Lo que pensamos y decimos tiene un peso inmenso ante Dios. Hay quienes creen que sus oraciones son superiores a las de los demás, convencidos de que el simple hecho de recitar las palabras del sidur les confiere un estatus especial. Pero inclinarse en el momento adecuado no es prueba de sinceridad, ni garantiza que el corazón esté realmente comprometido con la plegaria.
Para algunos, la apariencia de piedad importa más que la esencia misma de la oración. Prefieren que los demás los vean como devotos antes que asegurarse de que sus palabras verdaderamente se eleven al cielo.
Recuerdo a un rabino, famoso por su devoción, prolongando su Amidá con solemnidad. Sin embargo, cuando un jazán—un visitante elegido al azar—se demoró más que él, su paciencia se desvaneció. Con gestos impacientes, le indicó que terminara, porque «se hacía tarde».
¿De qué sirve una oración prolongada si el corazón no la acompaña? No es la duración ni la solemnidad lo que abre las puertas del cielo, sino la intención pura y el fervor genuino.

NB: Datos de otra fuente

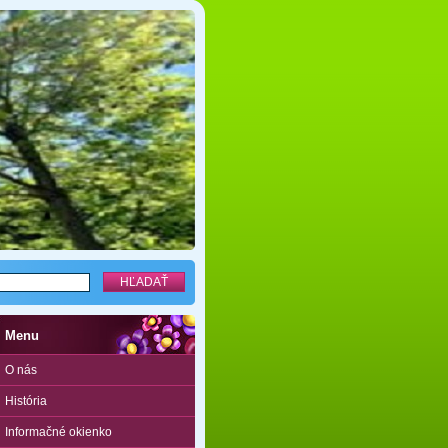
Menu
O nás
História
Informačné okienko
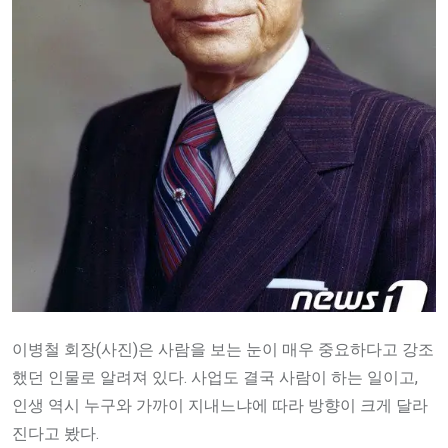
이병철 회장(사진)은 사람을 보는 눈이 매우 중요하다고 강조
했던 인물로 알려져 있다. 사업도 결국 사람이 하는 일이고,
인생 역시 누구와 가까이 지내느냐에 따라 방향이 크게 달라
진다고 봤다.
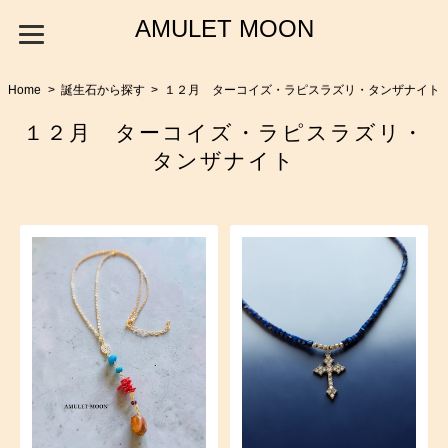
AMULET MOON
Home
誕生石から探す
１２月 ターコイズ・ラピスラズリ・タンザナイト
１２月 ターコイズ・ラピスラズリ・
タンザナイト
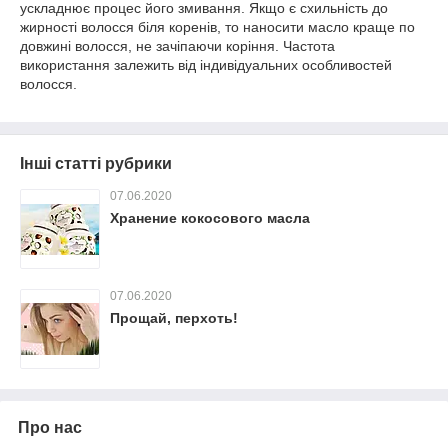
ускладнює процес його змивання. Якщо є схильність до
жирності волосся біля коренів, то наносити масло краще по
довжині волосся, не зачіпаючи коріння. Частота
використання залежить від індивідуальних особливостей
волосся.
Інші статті рубрики
07.06.2020
Хранение кокосового масла
07.06.2020
Прощай, перхоть!
Про нас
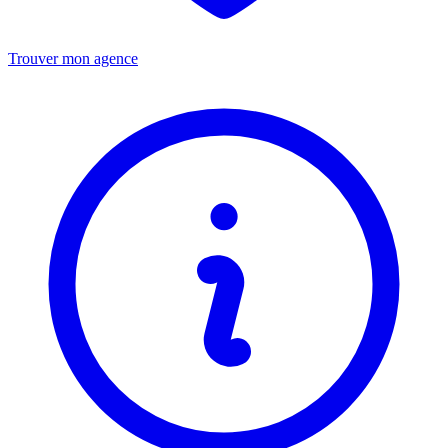
Trouver mon agence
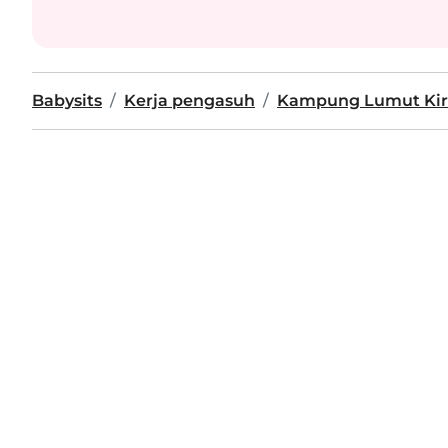
Babysits
Kerja pengasuh
Kampung Lumut Kir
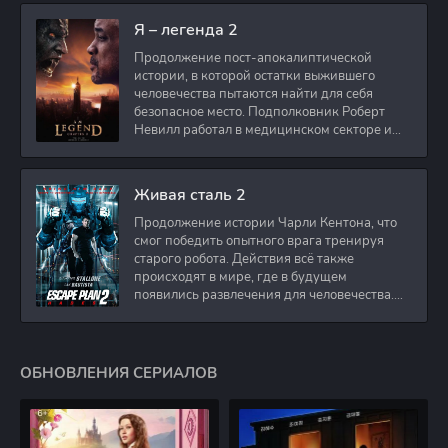
Я – легенда 2
Продолжение пост-апокалиптической
истории, в которой остатки выжившего
человечества пытаются найти для себя
безопасное место. Подполковник Роберт
Невилл работал в медицинском секторе и
проживает в
Живая сталь 2
Продолжение истории Чарли Кентона, что
смог победить опытного врага тренируя
старого робота. Действия всё также
происходят в мире, где в будущем
появились развлечения для человечества.
Таким
ОБНОВЛЕНИЯ СЕРИАЛОВ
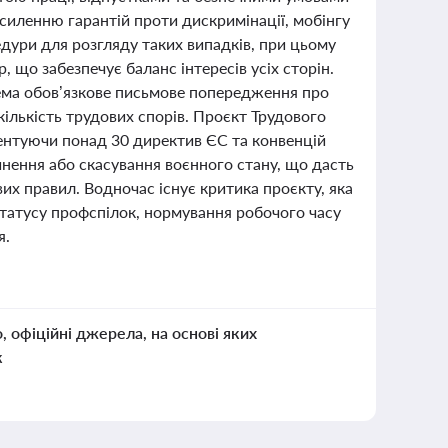
осиленню гарантій проти дискримінації, мобінгу
дури для розгляду таких випадків, при цьому
 що забезпечує баланс інтересів усіх сторін.
ема обов’язкове письмове попередження про
ількість трудових спорів. Проєкт Трудового
ентуючи понад 30 директив ЄС та конвенцій
инення або скасування воєнного стану, що дасть
их правил. Водночас існує критика проєкту, яка
татусу профспілок, нормування робочого часу
я.
о, офіційні джерела, на основі яких
к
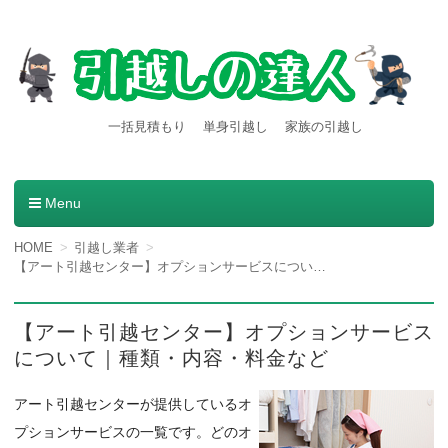
【引越しの達人】東京都内発
引越し料金一括見積もりサービスを利用すると引越し料金
一括見積もり
単身引越し
家族の引越し
が安くなる本当の理由とは？格安業者が見つかる方法。
着の引越し料金・費用など
の情報満載
Menu
コンテンツへ移動
HOME
引越し業者
【アート引越センター】オプションサービスについて｜種類・内容・料金など
【アート引越センター】オプションサービス
について｜種類・内容・料金など
アート引越センターが提供しているオ
プションサービスの一覧です。どのオ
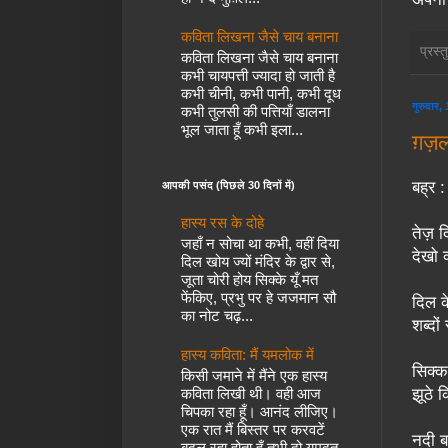
कविता लिखना जैसे चाय बनाना
प्रस्
कविता लिखना जैसे चाय बनाना
कभी चायपत्ती ज्यादा हो जाती है
कभी चीनी, कभी पानी, कभी दूध
गुरुवार
कभी तुलसी की पत्तियाँ डालना
भूल जाता हूँ कभी इला...
ग़ज़ल 
बह्र 
आपकी पसंद (पिछले 30 दिनों में)
हास्य रस के दोहे
तेज़ दि
जहाँ न सोचा था कभी, वहीं दिया
देखो 
दिल खोय ज्यों मंदिर के द्वार से,
जूता चोरी होय सिक्के यूँ मत
फेंकिए, प्रभु पर हे जजमान सौ
दिल क
का नोट चढ़...
शब्दों
हास्य कविता: मैं यमलोक में
सिक्क
किसी जमाने में मैंने एक हास्य
कविता लिखी थी। वही आज
झूठे 
चिपका रहा हूँ। आनंद लीजिए।
एक रात मैं बिस्तर पर करवटें
नदी बह
बदल रहा होता हूँ तभी दो यमदूत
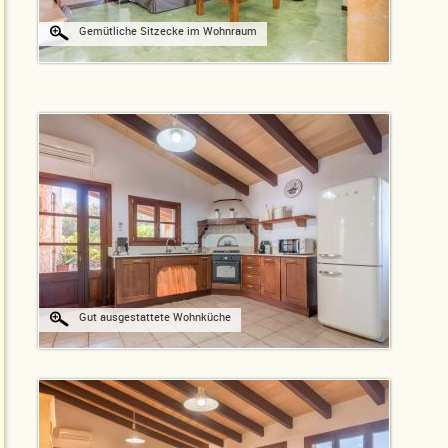
Gemütliche Sitzecke im Wohnraum
Gut ausgestattete Wohnküche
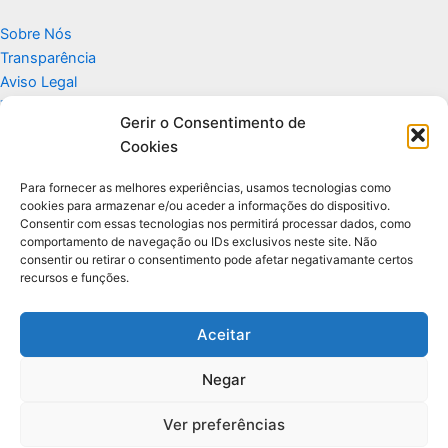
Sobre Nós
Transparência
Aviso Legal
Termos de Uso
Gerir o Consentimento de
Politicas de Privacidade e Cookies
Cookies
Fale Conosco
Apoio
Para fornecer as melhores experiências, usamos tecnologias como
cookies para armazenar e/ou aceder a informações do dispositivo.
Consentir com essas tecnologias nos permitirá processar dados, como
Glossário de Tecnologia
comportamento de navegação ou IDs exclusivos neste site. Não
consentir ou retirar o consentimento pode afetar negativamante certos
recursos e funções.
Portal editorial independente sobre tecnologia, PC Gamer e guias
práticos.
Aceitar
Negar
© 2026 Para Você Fazer - Desenvolvido por
Ti Encontrei na Web
Ver preferências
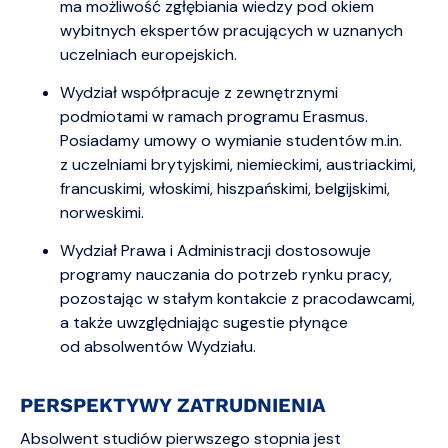
ma możliwość zgłębiania wiedzy pod okiem
wybitnych ekspertów pracujących w uznanych
uczelniach europejskich.
Wydział współpracuje z zewnętrznymi
podmiotami w ramach programu Erasmus.
Posiadamy umowy o wymianie studentów m.in.
z uczelniami brytyjskimi, niemieckimi, austriackimi,
francuskimi, włoskimi, hiszpańskimi, belgijskimi,
norweskimi.
Wydział Prawa i Administracji dostosowuje
programy nauczania do potrzeb rynku pracy,
pozostając w stałym kontakcie z pracodawcami,
a także uwzględniając sugestie płynące
od absolwentów Wydziału.
PERSPEKTYWY ZATRUDNIENIA
Absolwent studiów pierwszego stopnia jest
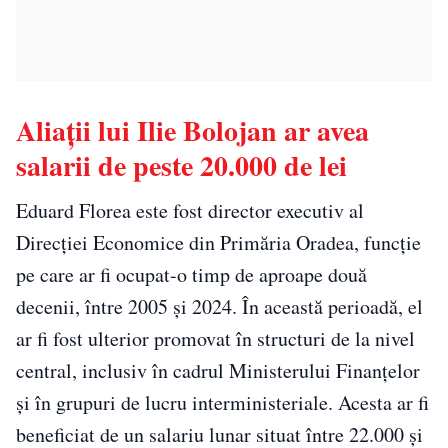
Aliații lui Ilie Bolojan ar avea
salarii de peste 20.000 de lei
Eduard Florea este fost director executiv al
Direcției Economice din Primăria Oradea, funcție
pe care ar fi ocupat-o timp de aproape două
decenii, între 2005 și 2024. În această perioadă, el
ar fi fost ulterior promovat în structuri de la nivel
central, inclusiv în cadrul Ministerului Finanțelor
și în grupuri de lucru interministeriale. Acesta ar fi
beneficiat de un salariu lunar situat între 22.000 și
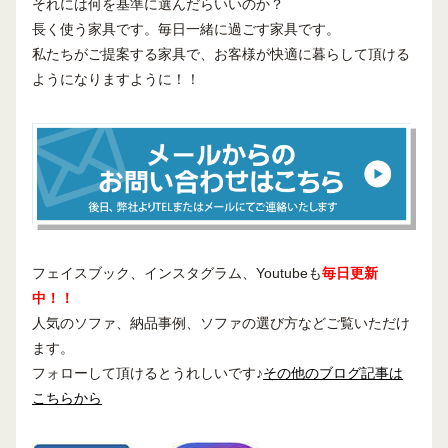
それには何を基準に選んだらいいのか？
長く使う家具です。毎日一緒に過ごす家具です。
私たちがご提案する家具で、お客様が快適に暮らして頂ける
ようになりますように！！
フェイスブック、インスタグラム、Youtubeも
毎日更新
中！！
人気のソファ、納品事例、ソファの選び方などご覧いただけ
ます。
フォローして頂けるとうれしいです♪
その他のブログ記事は
こちらから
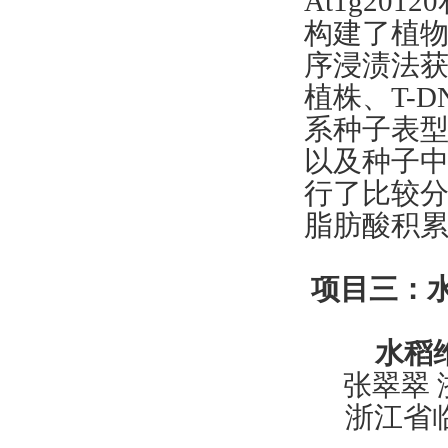
At1g201
构建了植
序浸渍法
植株、
T-D
系种子表
以及种子
行了比较
脂肪酸积
项目三：
水稻
张翠翠
浙江省临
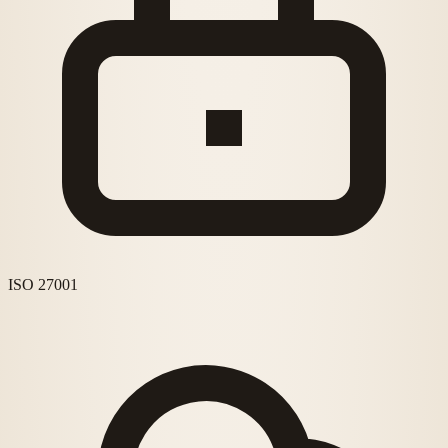
ISO 27001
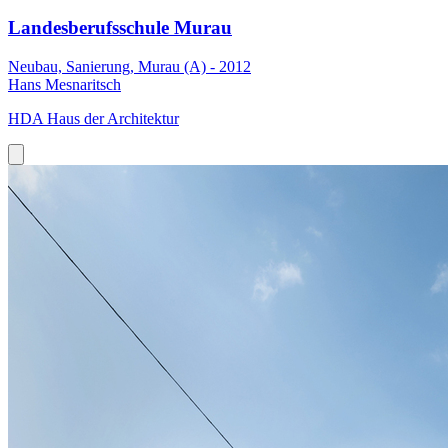
Landesberufsschule Murau
Neubau, Sanierung, Murau (A) - 2012
Hans Mesnaritsch
HDA Haus der Architektur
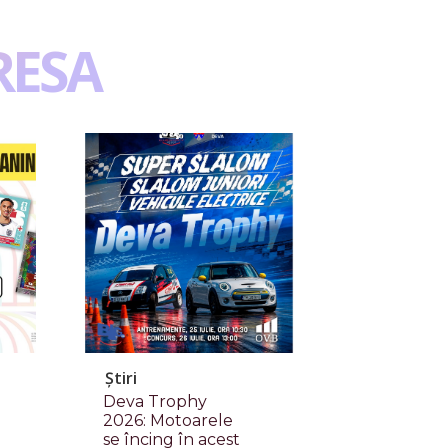
RESA
Știri
Deva Trophy
2026: Motoarele
se încing în acest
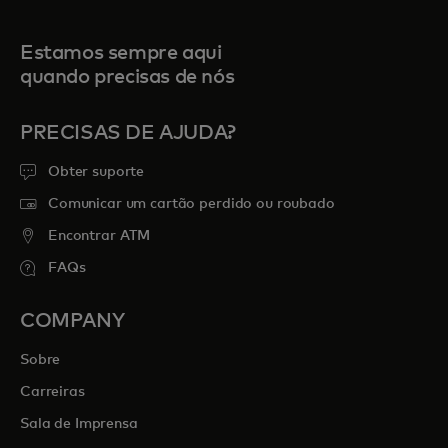
Estamos sempre aqui
quando precisas de nós
PRECISAS DE AJUDA?
Obter suporte
Comunicar um cartão perdido ou roubado
Encontrar ATM
FAQs
COMPANY
Sobre
Carreiras
Sala de Imprensa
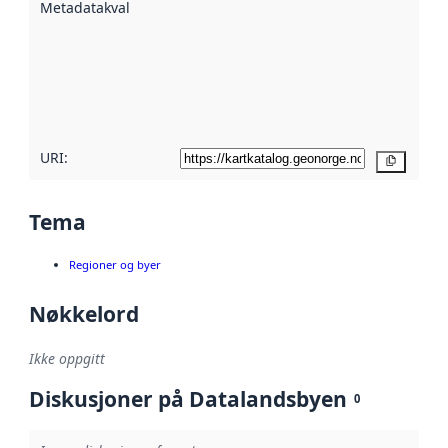
Metadatakvalitet
:
hjelp
avmetadata.
Les mer om
metadatakvalitet
her
URI:
Kopier
Tema
Regioner og byer
Nøkkelord
Ikke oppgitt
Diskusjoner på Datalandsbyen
0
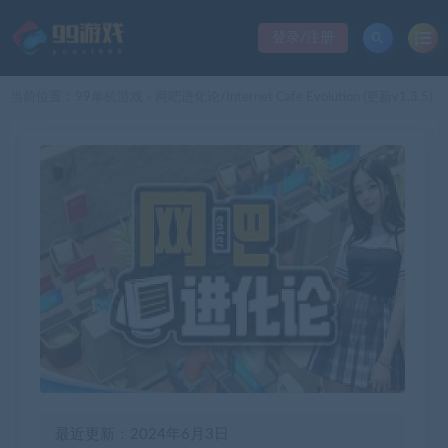
登录/注册
当前位置：
99单机游戏
网吧进化论/Internet Cafe Evolution (更新v1.3.5)
>
最近更新：2024年6月3日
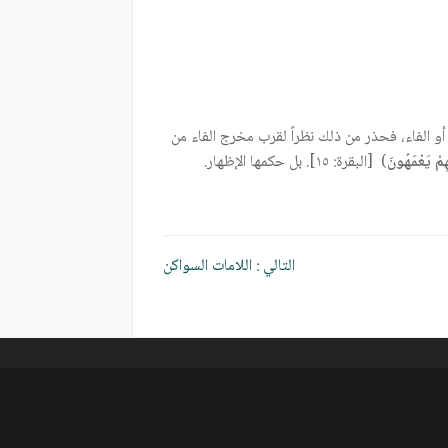
 أو الفاء، فحذر من ذلك نظراً لقرب مخرج الفاء من
هِمْ يَعْمَهُونَ
) [البقرة: ١٥]. بل حكمها الإظهار.
التالي :
اللامات السواكن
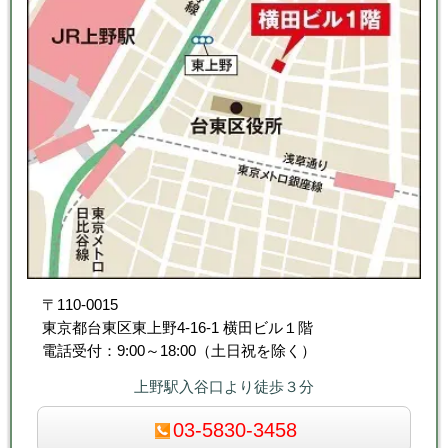
〒110-0015
東京都台東区東上野4-16-1 横田ビル１階
電話受付：9:00～18:00（土日祝を除く）
上野駅入谷口より徒歩３分
03-5830-3458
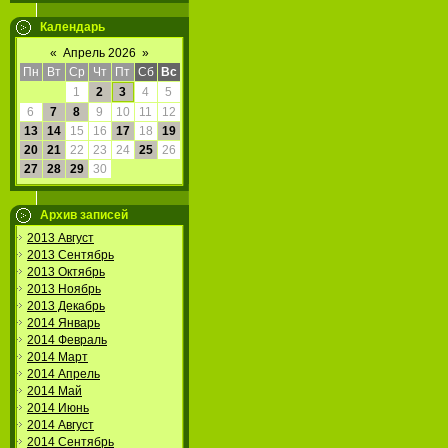
Календарь
«
Апрель 2026
»
Пн
Вт
Ср
Чт
Пт
Сб
Вс
1
2
3
4
5
6
7
8
9
10
11
12
13
14
15
16
17
18
19
20
21
22
23
24
25
26
27
28
29
30
Архив записей
2013 Август
2013 Сентябрь
2013 Октябрь
2013 Ноябрь
2013 Декабрь
2014 Январь
2014 Февраль
2014 Март
2014 Апрель
2014 Май
2014 Июнь
2014 Август
2014 Сентябрь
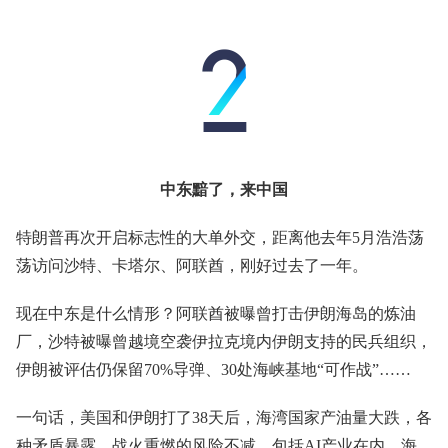
中东黯了，来中国
特朗普再次开启标志性的大单外交，距离他去年5月浩浩荡
荡访问沙特、卡塔尔、阿联酋，刚好过去了一年。
现在中东是什么情形？阿联酋被曝曾打击伊朗海岛的炼油
厂，沙特被曝曾越境空袭伊拉克境内伊朗支持的民兵组织，
伊朗被评估仍保留70%导弹、30处海峡基地“可作战”……
一句话，美国和伊朗打了38天后，海湾国家产油量大跌，各
种矛盾暴露，战火重燃的风险不减。包括AI产业在内，海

Concurrimos al Oratorio buscando algo más que palabras—buscamos silencio suficiente para escuchar lo que Dios intenta decirnos. La oración, la lectura de la Torá y las enseñanzas que recibimos no son simples rituales, sino senderos que nos guían en la búsqueda de Dios que tenemos dentro de nosotros.
Las puertas que debemos abrir no están en el cielo, sino en nuestros propios corazones y almas. Las llaves ya están en nuestras manos; solo nos falta el valor para girarlas en la cerradura. Sin embargo, muchos estamos tan atrapados en nuestras propias murallas que la voz de Dios se vuelve apenas un susurro, difícil de percibir.
Pero aún estamos aquí. Tenemos las herramientas, el tiempo y la oportunidad de abrirnos a la plegaria, a las palabras de la Torá, y a la presencia divina que habita en lo más profundo de nuestro ser. Y sí, hace falta fe—fe para abrir la puerta sin saber qué destino nos espera al otro lado.
Lo que realmente debe preocuparnos no es el mundo exterior, sino lo que hemos hecho dentro de nosotros mismos: hemos encerrado a Dios fuera de nuestros corazones y almas. Lo hemos apartado de nuestra vida diaria, atrapados en la distracción de lo trivial, mientras ignoramos lo que verdaderamente importa—su presencia, su trascendencia, su llamado.
Pero no todo está perdido. Aún podemos abrir las puertas. Podemos trabajar juntos, encontrar el valor y la fe para liberar a Dios, para permitir que nuestros espíritus se eleven por encima del peso de la desesperanza y del cinismo que nos ata.
Cuando lo hagamos, el otro lado nos esperará—un lugar donde la carga se disuelve y el alma respira, donde la alegría reemplaza la angustia, donde la vida cobra sentido y la paz finalmente nos envuelve.
Ese es el destino que nos llama. Y depende de nosotros abrir la puerta.